If we look at a few modern calling conventions, like x86-64 SysV style or AArch64 style (document aapcs64.pdf titled "Procedure Call Standard for the Arm® 64-bit Architecture"), we see explicit notes that variadic arguments are passed in the same way as other arguments. For example, a function call open(path, mode, cflags)
on x86-64 will get path in RDI, mode in RSI and (the only variadic one) cflags in RDX.
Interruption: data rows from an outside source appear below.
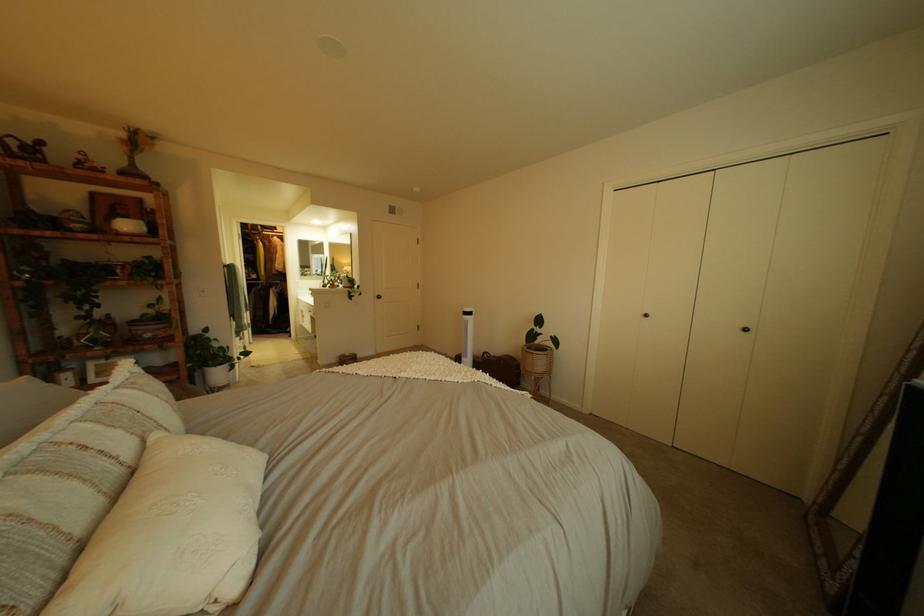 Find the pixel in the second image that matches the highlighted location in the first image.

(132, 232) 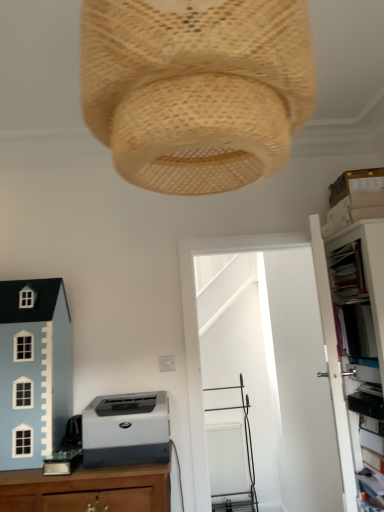 Question: From a real-world perspective, relative to light blue painted wood toy house at lower left, is white plastic file cabinet at right vertically above or below?

Choices:
 (A) below
 (B) above

Answer: (A)

Question: From the image's perspective, is white plastic file cabinet at right above or below light blue painted wood toy house at lower left?

Choices:
 (A) above
 (B) below

Answer: (B)

Question: Which object is positioned closest to the white plastic file cabinet at right?

Choices:
 (A) woven beige lampshade at upper center
 (B) light blue painted wood toy house at lower left
 (C) gray matte printer at lower left

Answer: (C)

Question: Which object is positioned farthest from the gray matte printer at lower left?

Choices:
 (A) white plastic file cabinet at right
 (B) light blue painted wood toy house at lower left
 (C) woven beige lampshade at upper center

Answer: (A) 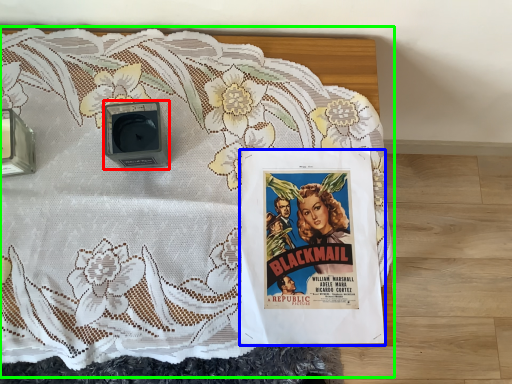 Question: Based on their relative distances, which object is farther from alarm (highlighted by a red box)? Choose from poster (highlighted by a blue box) and bed (highlighted by a green box).

Choices:
 (A) poster
 (B) bed

Answer: (A) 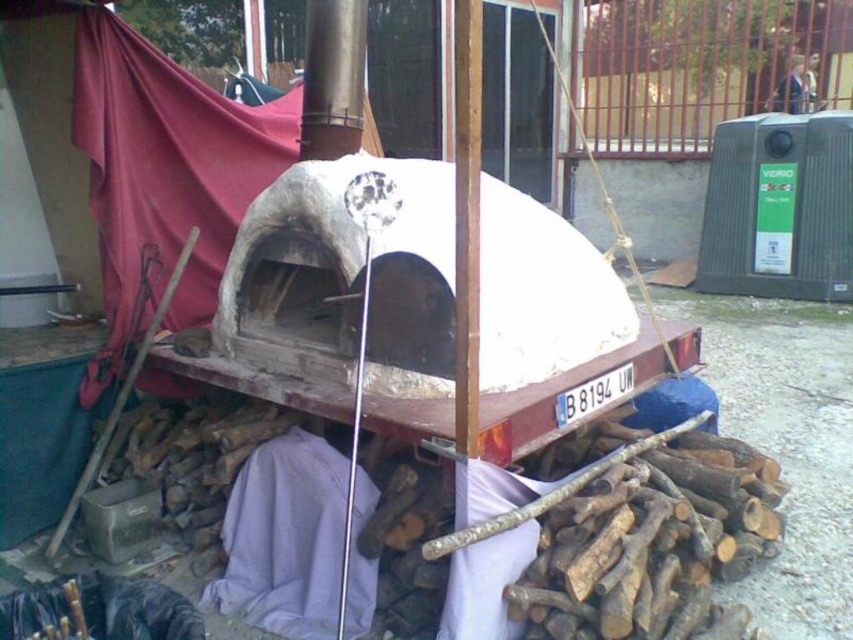 From the picture: You are standing at the edge of the gravel surface near the red trailer. You want to place a new decorative flag exactly where the purple fabric at center is currently located. What are the coordinates where you should place the flag?

The coordinates for the purple fabric at center are at point (285, 538), so you should place the flag there.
There is no question with passing static argument set in registers, it is good for resource saving. But if we look into a function that then interprets arguments and so calls va_start
for them, we will see that va_start
is converted into putting all possible arguments (typically, much more than present really) onto stack; for example, full emulation of printf
via vfprintf
starts with (I compacted similar rows to avoid too long listings):
my_printf:
endbr64
; nearly unconditional saving
subq $216, %rsp
movq %rsi, 40(%rsp)
<...>
movq %r9, 72(%rsp)
testb %al, %al
je .L2
movaps %xmm0, 80(%rsp)
<...>
movaps %xmm7, 192(%rsp)
; repacking into registers for enclosed vfprintf
.L2:
movq %fs:40, %rax
movq %rax, 24(%rsp)
xorl %eax, %eax
movl $8, (%rsp)
movl $48, 4(%rsp)
leaq 224(%rsp), %rax
movq %rax, 8(%rsp)
leaq 32(%rsp), %rax
movq %rax, 16(%rsp)
movq %rsp, %rcx
movq %rdi, %rdx
movl $1, %esi
; finally, call the function
movq stdout(%rip), %rdi
call __vfprintf_chk@PLT
... skipped epilogue
Here 192 bytes of VA frame. Similarly, AArch64 version pushes 184 bytes (x1..x7 and q0..q7).
If the variadic tail of any function call had been always put on stack, things would have got much simpler in code and cheaper in runtime, because all packing and copying had not been needed. va_start
would have been reduced to a single move of variadic list starting location (in stack) to a variable. This is how it really worked with i386 (where all arguments were passed on stack). Assembly output of the same trivial wrapper for Linux/i386:
my_printf:
pushl %ebx
subl $8, %esp
call __x86.get_pc_thunk.bx
addl $_GLOBAL_OFFSET_TABLE_, %ebx
leal 20(%esp), %eax ; <--- This is va_start
pushl %eax ; VA pointer pushed for vfprintf
pushl 20(%esp)
pushl $1
movl stdout@GOT(%ebx), %eax
pushl (%eax)
call __vfprintf_chk@PLT
Here, the question: why variadic arguments implementation, at least for x86-64 and aarch64, is that complicated and resource wasting?
(I could imagine that there were cases when two styles, both with fixed arguments and with a variadic list, should have been equally allowed in function declarations of the same function. But I donʼt know a case for it. The mentioned open
is unlikely the one.)
Note that not all calling conventions do so. For example, the AArch64 calling convention used on macOS passes variadic arguments on the stack.
That said, a key motivation for passing variadic arguments in registers is that this makes it so neither caller nor callee need to know if a function is variadic or not. For example, if you were to call a prototype-less function declared such:
int printf();
you wouldn't be able to know if it's a variadic function or not. But by virtue of variadic and non-variadic functions having the same calling convention, the caller can simply set AL as if it was a variadic function and call it, with the callee ignoring AL if it is not.
This is not possible with the macOS calling convention, where executing programs that don't consistently declare variadic functions with prototypes will fail.